What Backs Bitcoin

What Backs Bitcoin

As bitcoin goes mainstream, we’re seeing a rise in strong opinions about it. It’s the mac-vs-PC of the currency world.

JP Morgan CEO Jamie Dimon, famous for scoring a 25 billion dollar taxpayer bailout, thinks bitcoin is a fraud. Nobel economist Robert Shiller thinks it’s a “fad” and a bubble.

The always entertaining Paul Krugman thinks bitcoin is a waste of electricity. And Blackrock strategist Turnhill is afraid to price it because he says bitcoin’s got no “inherent value.”

On the other hand are the people who actually own and use bitcoins. Hodlers, [Hold On for Dear Life], who are often quite passionate about cyber-currencies. They’ve been very right so far, and don’t mind letting the world know.

The two sides are miles apart: skeptics think bitcoin and other cybercoins are snake-oil floating tulip-like upon the delusions of basement-dwellng anarchists. While basement-dwelling anarchists, some of whom now live on yachts in Monaco, think cybercurrencies are the wave of the future. A wave that will dethrone the devil’s very own paper money, along with that innocent if barbaric relic, gold.

Watch the video.

https://youtu.be/RFKP6V2j0e8

So who’s right? Is it cybertulips or is the US dollar about to get crushed like Amazon destroying a bookstore?

Today I’m going to address one main concern of critics, that there’s nothing “backing” bitcoin. This is what Turnhill was getting at with “no inherent value” and it’s a fundamental misperception of how currencies work.

The key here is a currency — like anything else in the economy including goods, services, or assets — doesn’t get its price from some mythical “inherent value.” Rather, prices come from simple supply and demand. Supply is the amount of the currency in circulation, and demand is how much do people want it. In the case of currencies, people demand them for two main reasons: to enable transactions, and to act as a store of value — for savings.

This means any valuable currency, including bitcoin, has value for the simple reason that it offers a feature bundle that beats competing currencies for some people, for some transactions, or for some savings. The currency to beat for bitcoin is, of course, physical dollars, electronic dollars, and to a lesser extent gold or new cybercurrencies with better features.

Value comes from usefulness, not from melting

So, first off, what does it mean to “back” a currency?

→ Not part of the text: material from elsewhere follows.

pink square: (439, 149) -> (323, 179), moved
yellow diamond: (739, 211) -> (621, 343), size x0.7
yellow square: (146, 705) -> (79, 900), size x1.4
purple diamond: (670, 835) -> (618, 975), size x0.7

The term comes from the olden days when paper money could be exchanged for something you can drop on your foot — typically gold or silver. You’d take your paper to a bank and trade it for gold — in the case of the US dollar, 20 bucks would buy an ounce of gold.

Now, this world is long gone at this point; first the Fed, then Richard Nixon repudiated backing. Which is why today the dollar can’t be traded for any backing commodity — if you give it to the bank they’ll just give you another dollar in its place, and give you a funny look.

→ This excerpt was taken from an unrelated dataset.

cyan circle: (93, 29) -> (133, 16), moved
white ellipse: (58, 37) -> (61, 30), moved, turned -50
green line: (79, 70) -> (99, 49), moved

Of course, you can still buy gold with dollars, just as you can buy a car or a pleasant night on the town. And you’ve probably noticed 20 bucks no longer buys an ounce of gold nor, for that matter, does it buy a very pleasant evening on the town unless your date likes McDonalds.

In the case of bitcoin, like the dollar, it is backed by precisely nothing. You can’t “redeem” a bitcoin for ounces of gold. And, also like a dollar, you can buy all sorts of things with a bitcoin — a coffee, a car, a house. And, of course, unlike the dollar bitcoins have gone up in value, not down, so you can buy a very pleasant evening on the town with a bitcoin today.

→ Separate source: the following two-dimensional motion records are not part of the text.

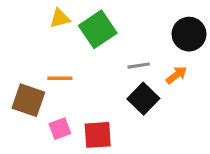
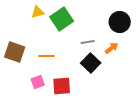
orange line: (60, 78) -> (47, 56), moved
brown square: (28, 100) -> (15, 52), moved

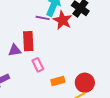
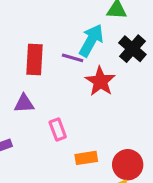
red star: (63, 20) -> (100, 81), moved
red rectangle: (28, 41) -> (34, 59), moved

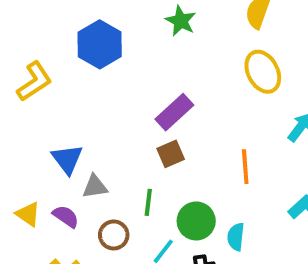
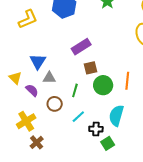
purple rectangle: (174, 112) -> (81, 47), moved
yellow triangle: (28, 214) -> (15, 78), moved
green circle: (196, 221) -> (103, 85), moved
cyan semicircle: (236, 237) -> (116, 116), size x1.5

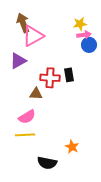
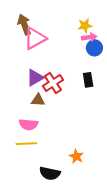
purple triangle: (18, 61) -> (35, 78), moved
black rectangle: (69, 75) -> (88, 80), moved
red cross: (50, 78) -> (53, 83), turned -36
pink semicircle: (27, 117) -> (28, 124), turned 36

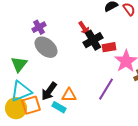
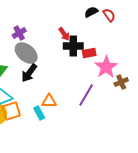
black cross: (93, 40) -> (73, 46), turned 30
black arrow: (49, 91) -> (29, 73), moved
cyan rectangle: (59, 107) -> (39, 113), turned 32

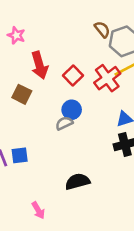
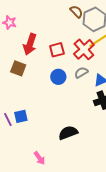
red arrow: (39, 65) -> (30, 44), turned 40
red square: (73, 75) -> (57, 50), turned 35
gray semicircle: (64, 123) -> (81, 72), moved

Stepping back for a moment, if we’ve learned one thing from the much-feared unbacking of paper money, it’s that backing mattered suprisingly little. It matters for controlling inflation, yes, but not for the actual price of a currency: dollars, pounds, yen still hold value decades after complete unbacking.

So backing is nice but it’s overwhelmed by supply and demand. Just as the main value of a shovel is its ability to dig dirt, not the melt-value of its iron, the main value of a given currency is its ability to enable transactions and savings. Transaction demand representing what’s in your wallet, and savings demand representing what’s in your bank or under your bed if you swing that way.

Value is in the eye of the beholder

Now note the currency doesn’t have to win at everything; it merely has to be best for some transactions, for some savings applications, and only for some people. If so, it has value — it’s worth something. Specifically how much value depending on how many people, how many transactions, how much savings, all set against the supply in circulation. If, on the other hand, nobody uses the currency to transact or save then, yes, it’s worthless.

In the next bitcoin video I’ll get into real-world numbers, asking precisely what transactions or savings are best suited to bitcoin, to other cryptocurrencies, or to gold for that matter. But for now the point is that, given its quasi-fixed supply, bitcoin has value not because tulips or ponzi, rather because it’s useful to some people for some transactions or some savings.

As for the debate itself, because we can see usage of bitcoin continues to grow along with the price, there’s nothing fundamentally odd or worrying about bitcoin’s soaring price, even granting that short-term bubbles are always happening across financial markets. Finally, getting out the crystal ball, it follows that bitcoin’s long-term price will tend to simply follow that demand: more or less transactions, more or less savings, for more or less people.